Einzig reine Kämpfercharaktere- oder gruppen wirkten manchmal etwas ratlos. Obwohl es regelmäßig Kämpfe in verschiedenen Größenordnungen gab, war der Leerlauf für Kämpfer manchmal zu lang. Hier könnte man sicher das weitläufige Gelände noch besser nutzen, um auch dieser Spielergruppe mehr Ansatzpunkte zu bieten.

Komplex und authentisch – eine Welt zum Anfassen

Den NSC ist es auf beeindruckende Weise gelungen, eine authentische Welt zu schaffen. Allein schon die Darstellung der verschiedenen Delegationen ist erwähnenswert. Man hatte wirklich immer das Gefühl, einer anderen Kultur zu begegnen: Ob die verschlagenen Gesandten eines Magierstaates, die umschmeichelnden Händler aus einem orientalisch anmutenden Reich, feudale Gutmenschen, die das Licht wohl schon mit der Muttermilch aufsogen, oder kurzluntige Krieger aus einem Reich, in der die Tat mehr zählt als jedes Wort. Allein mit den Kulturen konnte man sich schon Tage beschäftigen. Musste man aber nicht. Man konnte kämpfen, Plots lösen und die Welt retten, ohne zu tief einzusteigen und konnte trotzdem verstehen, warum jetzt was gemacht werden musste.

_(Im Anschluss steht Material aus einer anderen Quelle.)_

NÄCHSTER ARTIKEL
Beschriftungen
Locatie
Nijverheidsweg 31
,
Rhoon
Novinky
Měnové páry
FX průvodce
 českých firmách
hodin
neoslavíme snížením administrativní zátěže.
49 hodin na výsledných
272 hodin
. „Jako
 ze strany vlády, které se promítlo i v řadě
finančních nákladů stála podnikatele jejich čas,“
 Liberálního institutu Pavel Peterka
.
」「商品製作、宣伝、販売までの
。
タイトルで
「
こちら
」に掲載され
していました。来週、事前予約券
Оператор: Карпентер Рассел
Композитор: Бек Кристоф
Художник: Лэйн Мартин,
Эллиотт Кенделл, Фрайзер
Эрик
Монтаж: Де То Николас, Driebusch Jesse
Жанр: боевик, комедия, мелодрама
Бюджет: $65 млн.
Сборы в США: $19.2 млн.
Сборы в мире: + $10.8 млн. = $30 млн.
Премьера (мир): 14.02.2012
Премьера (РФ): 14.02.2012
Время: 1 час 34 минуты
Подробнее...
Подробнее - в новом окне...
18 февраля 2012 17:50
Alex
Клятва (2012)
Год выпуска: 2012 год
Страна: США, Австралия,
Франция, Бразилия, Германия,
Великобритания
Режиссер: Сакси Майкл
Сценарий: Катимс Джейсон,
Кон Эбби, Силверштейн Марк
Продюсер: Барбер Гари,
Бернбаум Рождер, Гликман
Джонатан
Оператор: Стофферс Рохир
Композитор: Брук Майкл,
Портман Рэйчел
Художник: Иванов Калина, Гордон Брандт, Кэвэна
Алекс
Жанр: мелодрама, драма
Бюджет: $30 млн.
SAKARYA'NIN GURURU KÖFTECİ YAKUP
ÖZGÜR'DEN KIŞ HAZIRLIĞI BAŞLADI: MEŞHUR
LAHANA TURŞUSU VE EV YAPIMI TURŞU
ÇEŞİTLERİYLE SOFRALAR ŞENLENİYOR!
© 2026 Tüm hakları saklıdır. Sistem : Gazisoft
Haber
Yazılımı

Wer aber wollte, fand stets einen gesprächigen NSC, der einen in die Details dieser komplexen Welt einführte. So muss eine Kampagne sein: Lebendig, authentisch und mit Menschen, die ein Leben zu leben scheinen. Sogar die gegnerischen Soldaten zogen es öfter vor zu fliehen, anstatt sich mal wieder für die Sache zu opfern.

Fazit

Das Zeit der Legenden ist zurück. Das neue Team hat es geschafft, die Welt, die viele Spieler über die letzten Jahre so liebgewonnen haben, wiederzubeleben. Sicher, viel der Euphorie im Feedback der Spieler kommt auch daher, dass 2015 nicht gut lief. Aber es ist mehr als diese Freude. Es ist die Freude, wieder Teil einer spannenden Welt zu sein.

Es lief nicht alles perfekt und es gibt sicher noch Luft nach oben. Dennoch scheint der Wille da zu sein, aus dem Zeit der Legenden wieder einen Pflichttermin zu machen. Es bleibt also abzuwarten, ob auf diesem soliden Fundament weiter aufgebaut wird.